"And you do not love Miss Harley?"
"No; I swear by my mother's grave!"
"By your mother's grave!" Then, voice deep as the mellow pipe of an organ: "Storri, you lie!"
Storri, aghast, was surprised into his usual defense of bluster. He started to bully; the San Reve raised her shapely hand.
"Storri, let me show you." The San Reve took from the drawer of a cabinet a beautiful pistol. She partly raised the hammer and buzzed the liberated cylinder. It gave forth clear, musical clicks. "Do you see?" said the San Reve half wistfully. "I have this!"
"You would not kill Miss Harley!" exclaimed Storri nervously.
"No! Storri, no!"
"Whom then?" and Storri moistened his dry lips. His San Reve was such a heathen! The thought parched him. "Whom would you kill, my San Reve?" This came off pleadingly.

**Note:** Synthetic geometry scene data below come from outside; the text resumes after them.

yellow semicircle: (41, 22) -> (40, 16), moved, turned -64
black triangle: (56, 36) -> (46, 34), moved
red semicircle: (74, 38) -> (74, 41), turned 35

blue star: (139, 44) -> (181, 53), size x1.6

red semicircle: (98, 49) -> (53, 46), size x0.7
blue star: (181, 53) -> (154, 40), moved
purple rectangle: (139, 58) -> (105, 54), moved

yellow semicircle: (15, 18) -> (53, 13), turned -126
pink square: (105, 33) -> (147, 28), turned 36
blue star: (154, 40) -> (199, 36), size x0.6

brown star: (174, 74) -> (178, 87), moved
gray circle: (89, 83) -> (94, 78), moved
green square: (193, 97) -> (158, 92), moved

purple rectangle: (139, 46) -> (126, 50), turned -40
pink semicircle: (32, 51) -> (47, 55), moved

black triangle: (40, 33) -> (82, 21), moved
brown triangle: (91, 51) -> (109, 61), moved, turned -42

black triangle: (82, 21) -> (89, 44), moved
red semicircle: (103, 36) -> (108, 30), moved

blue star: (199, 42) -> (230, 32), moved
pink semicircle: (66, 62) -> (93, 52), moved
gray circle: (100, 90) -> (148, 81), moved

"Whom would I kill?" the San Reve repeated tenderly, stretching for a kiss. "I would kill you! No, not now, my Storri; but some time. My resolution is only born; it is not yet grown. Storri, you must beware! I come of the race that kill! I have now only the tiny root of that blood resolution. Do not let us nourish it! We must destroy it—blight it with much love! I speak for you, for me!" The San Reve began to cry convulsively. "I speak against a dark day! I feel, I know it! It is you, you whom I shall kill! And then myself—oh, yes, my Storri, you cannot go alone!"
The San Reve threw herself weeping upon the couch; her gusty nature seemed torn by whirlwinds of passion and jealous love. Storri hung in the door, and the white of his cravat was not so white as his face. He could neither go nor stay, neither speak nor do; craven to the heart, he quailed before the stormy San Reve. An artist might have painted him as the Genius of Cowardice.